====== DATA EXTRACT ======

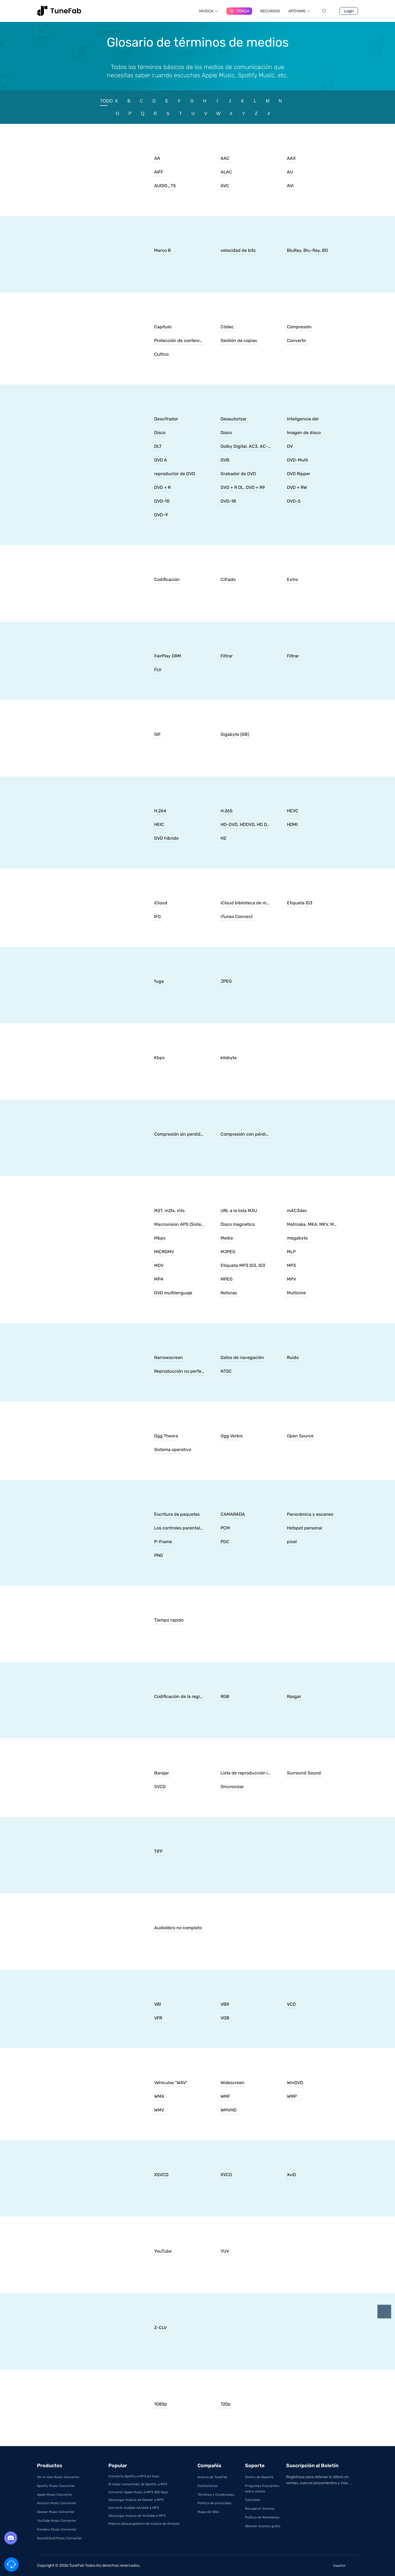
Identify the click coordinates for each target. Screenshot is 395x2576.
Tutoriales (252, 2500)
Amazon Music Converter (56, 2503)
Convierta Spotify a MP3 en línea (133, 2476)
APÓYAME (299, 11)
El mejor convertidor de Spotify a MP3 (137, 2484)
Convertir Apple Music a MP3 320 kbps (138, 2492)
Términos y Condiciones (216, 2495)
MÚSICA (208, 11)
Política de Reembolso (262, 2517)
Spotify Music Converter (56, 2486)
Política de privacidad (214, 2503)
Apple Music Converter (54, 2495)
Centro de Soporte (259, 2477)
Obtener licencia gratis (262, 2526)
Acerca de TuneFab (212, 2477)
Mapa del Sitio (208, 2512)
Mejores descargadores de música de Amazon (144, 2524)
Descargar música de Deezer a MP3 (135, 2500)
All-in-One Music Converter (58, 2477)
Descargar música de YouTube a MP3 (136, 2516)
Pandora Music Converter (57, 2529)
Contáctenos (208, 2486)
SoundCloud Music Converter (59, 2538)
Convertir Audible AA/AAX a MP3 (133, 2508)
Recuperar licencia (259, 2509)
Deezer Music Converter (56, 2512)
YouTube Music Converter (57, 2521)
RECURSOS (270, 11)
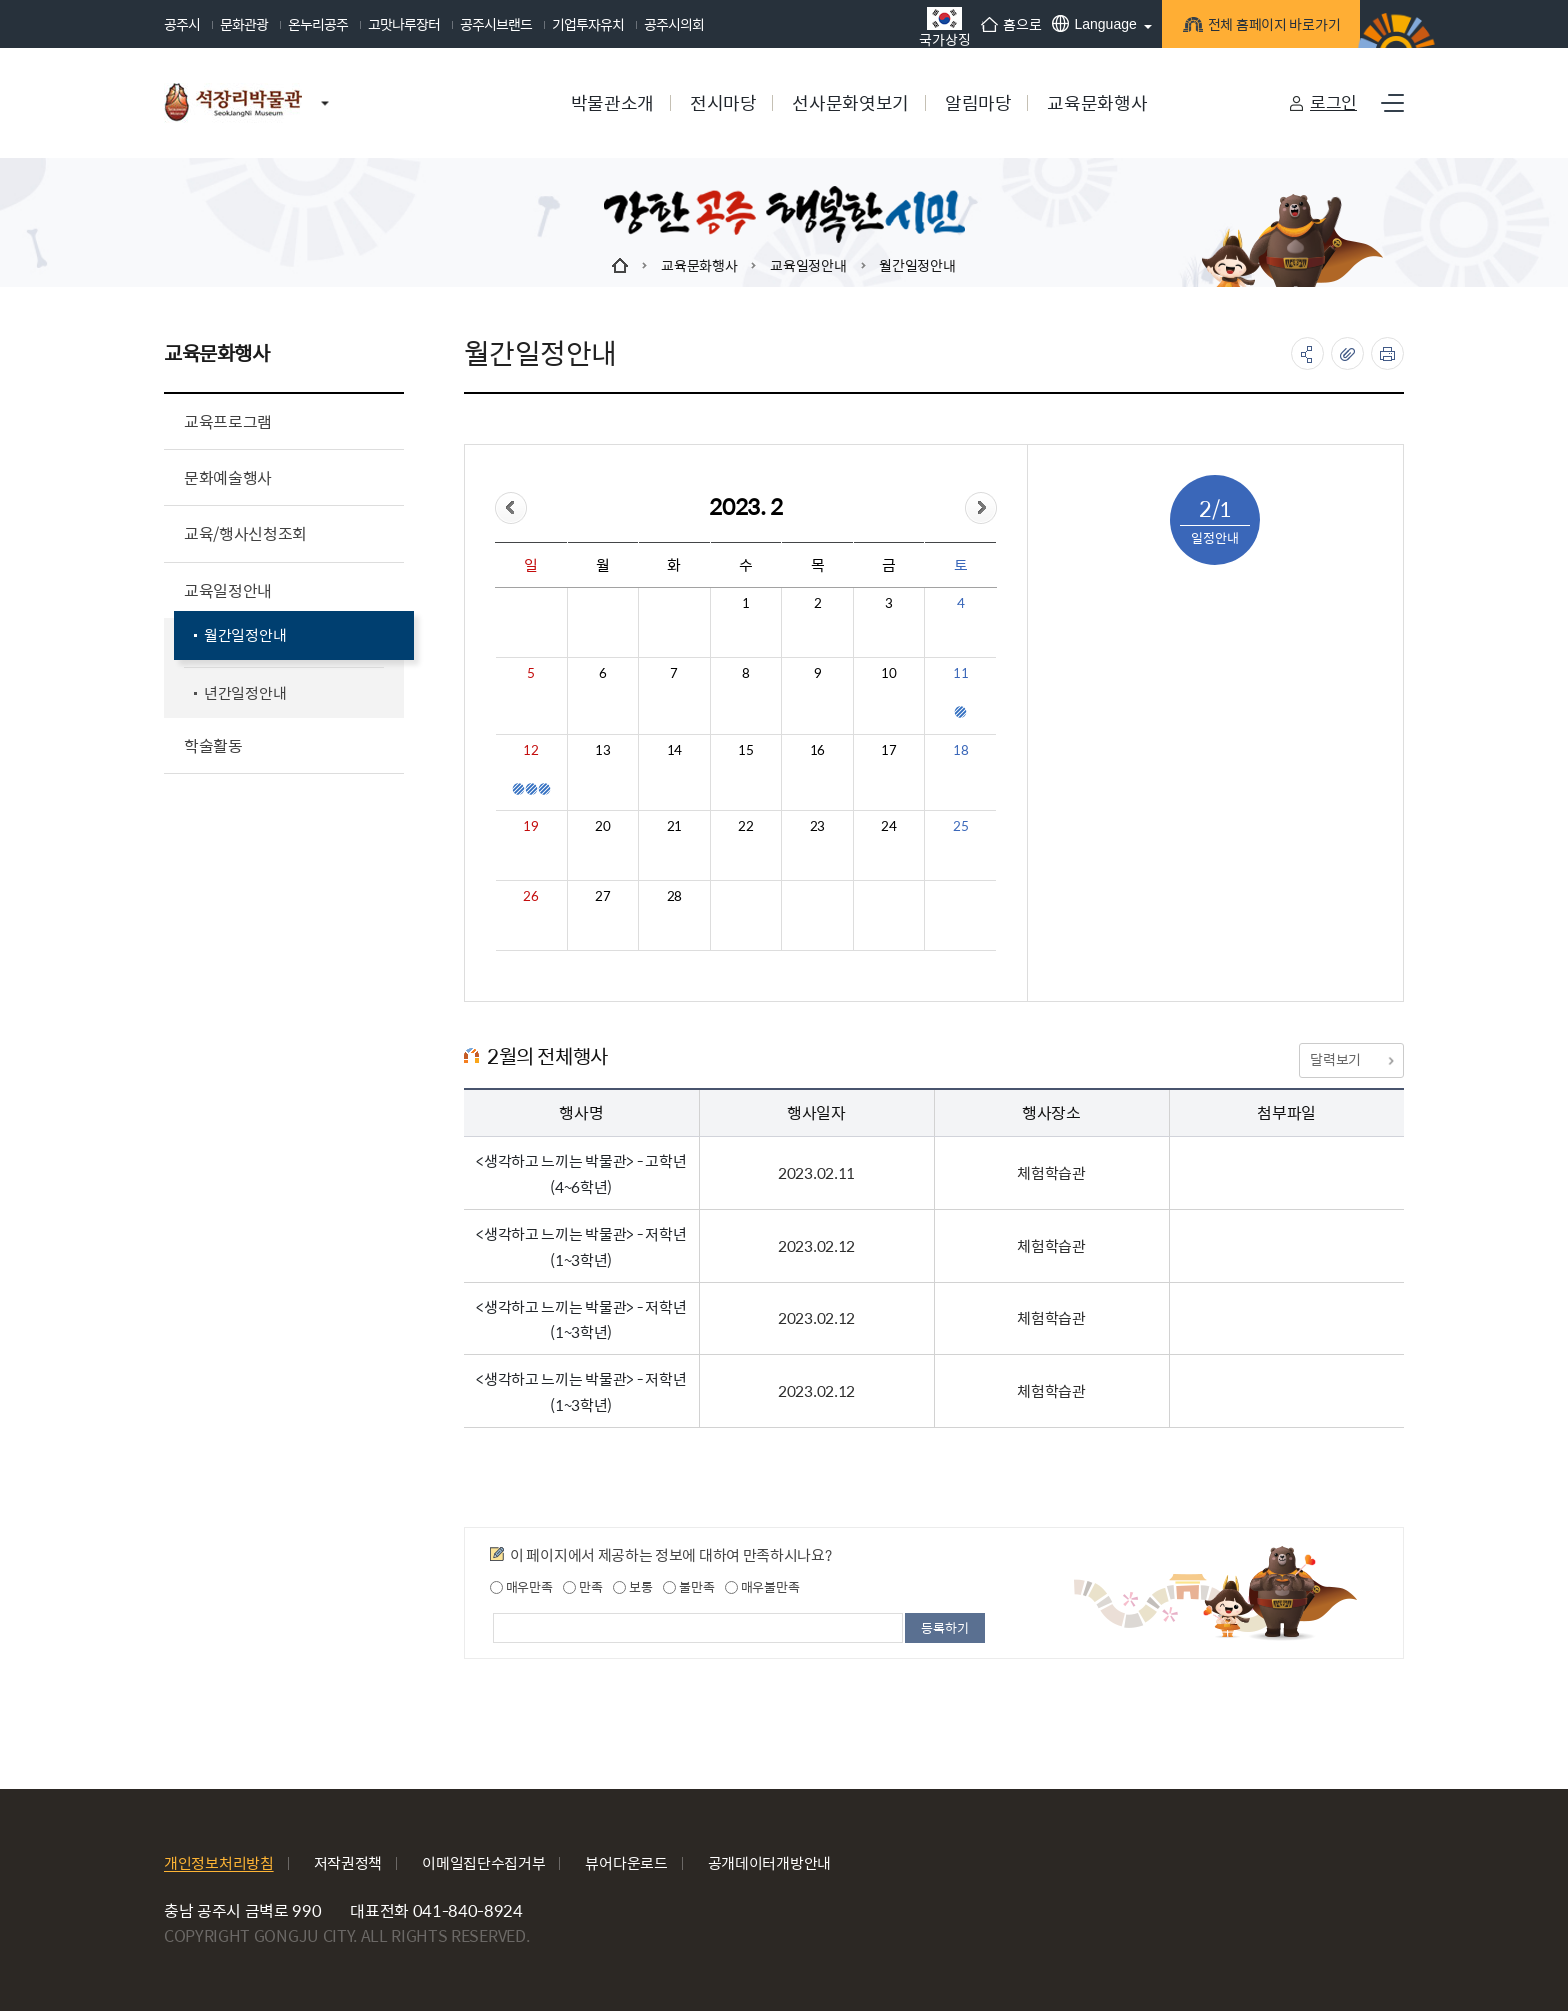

======

## PROBLEM REQUIREMENTS
A count alone is required. How many lines in the entries contain the string "Convertir"?

## TASK OUTPUT
2